In the following verses the time is drawing out. Again and again the writer keeps putting these time factors in there. It is there for a reason and we need to pay attention to it. Time was going by. But, v.10, the man was not willing to spend the night, so he arose and came to a place opposite Jebus. He is leaving near evening, so what does that tell us? He is not going to get very far. If he had waited until the morning nothing in this whole chapter would have taken place. He could have reached home. This whole section has portrayed normal oriental hospitality. Because it is so normal we tend to just read past it, but the fact that it is normal the writer is emphasizing,  because it is really abnormal in this setting. Because it is the usual state of affairs he wants us to pay attention to it because now it has become unusual in Israel for this to be taking place, and it is going to be contrasted with the events that take place as he comes to Gibeah. Jebus is the ancient name of Jerusalem. “His concubine also with him,” as if it is an afterthought. The woman here is just viewed as an afterthought. The writer is taking pains to emphasize this.

 

A couple of things about the woman we ought to pay attention to. One is that the only time she seems really positive towards this man is when he comes to see him and she welcomes him, but then she disappears into the background. All of the dialogue is between her husband and her father. So in light of this we see that the narrator is portraying her is a negative light, unlike Achsah the wife of Othniel back in chapter one, who does get involved. But this woman is completely passive, is completely ignored, and just takes up a background role.

 

Verse 11, the Levite urged the man to lodge in Jebus. But, v.12, his master said, “We will not turn aside into the city of a foreigner, who is not of the children of Israel; we will go on as far as Gibeah. ”   What he is saying is that the city is dominated by a bunch of pagans and we can’t be safe there. The irony is that he is going to press on and go to a town controlled by Israelites, where he is not safe and where she is going to lose her life. The irony is that Israel no longer is a place safe for even Jews to live.

 

Verse 15, his father-in-law had been wining him and dining him for three days but here nobody even says, Hi. They are not hospitable. The writer wants us to be aware of the fact that there is something very troublesome about this.

 

Verse 16, “And, behold, there came an old man from his work out of the field at even, which was also of mount Ephraim; and he sojourned in Gibeah: but the men of the place were Benjamites.” Note: The writer has now mentioned Benjamin twice now. There are three times he has mentioned Gibeah. Then he makes the point that this other man, this old man, is sojourning in Gibeah, he is not a local and he is not a Benjamite.
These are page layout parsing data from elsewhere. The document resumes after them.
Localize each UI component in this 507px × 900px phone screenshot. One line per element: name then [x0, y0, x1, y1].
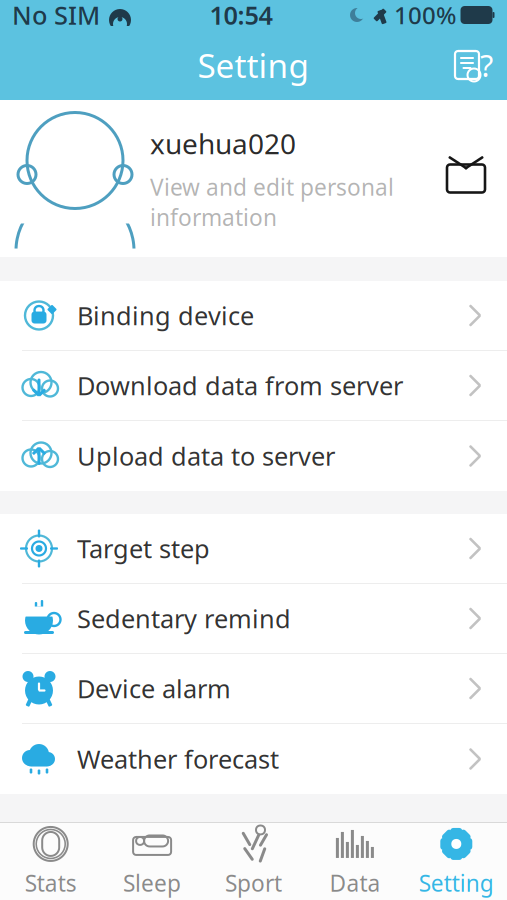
button[interactable]: Sleep [101, 822, 203, 900]
staticText: Setting [198, 43, 310, 87]
button[interactable]: Data [304, 822, 406, 900]
button[interactable]: Help [441, 40, 507, 90]
staticText: Target step [77, 532, 210, 565]
staticText: Device alarm [77, 672, 231, 705]
staticText: xuehua020 [150, 125, 296, 162]
button[interactable]: Setting [406, 822, 507, 900]
button[interactable]: Target step [0, 514, 507, 584]
staticText: No SIM [12, 0, 100, 32]
button[interactable]: Device alarm [0, 654, 507, 724]
button[interactable]: xuehua020 [0, 100, 507, 257]
staticText: Weather forecast [77, 742, 279, 776]
staticText: 10:54 [210, 0, 272, 32]
staticText: Sleep [123, 868, 181, 898]
button[interactable]: Binding device [0, 281, 507, 351]
button[interactable]: Upload data to server [0, 421, 507, 491]
button[interactable]: Stats [0, 822, 101, 900]
staticText: Sedentary remind [77, 602, 291, 635]
staticText: Sport [225, 868, 282, 898]
staticText: Stats [25, 868, 77, 898]
staticText: View and edit personal information [150, 172, 394, 232]
button[interactable]: Download data from server [0, 351, 507, 421]
button[interactable]: Weather forecast [0, 724, 507, 794]
staticText: ? [480, 45, 493, 85]
button[interactable]: Sport [203, 822, 304, 900]
staticText: Binding device [77, 299, 254, 332]
staticText: Upload data to server [77, 439, 335, 473]
staticText: Setting [419, 868, 494, 898]
staticText: Data [329, 868, 380, 898]
staticText: 100% [394, 0, 456, 31]
staticText: Download data from server [77, 369, 403, 402]
button[interactable]: Sedentary remind [0, 584, 507, 654]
He really wants to make the point that this man is not a Benjamite, follow the ball, Benjamin is where the place of trouble is, the Benjamites.

 

This old man was the only one to recognize his vassal responsibility to love his neighbor and is going to be hospitable, and everyone is too concerned with what is going on in their own lives and their own affairs to open up their home and to be kind to this stranger. He invites them to his house. Verse 20, “Do not spend the night in the open square.” There is a warning there. This is a walled city to protect the people from trouble outside, but the old man recognizes that the problem is not outside, the problem is inside. Everything we see here is the result of the nation forgetting their responsibilities as vassals to God, rejecting doctrine, rejecting the law, and so it has its impact in the way it tears apart the fabric of society. It tears apart marriages, it promotes an environment where sodomy increases, there is sexual perversion that is taken as being normal, where people are uncaring and uncompassionate, and the only thing they are concerned about is doing whatever pleases themselves. So we see how arrogance and selfishness rise to the top in a pagan society.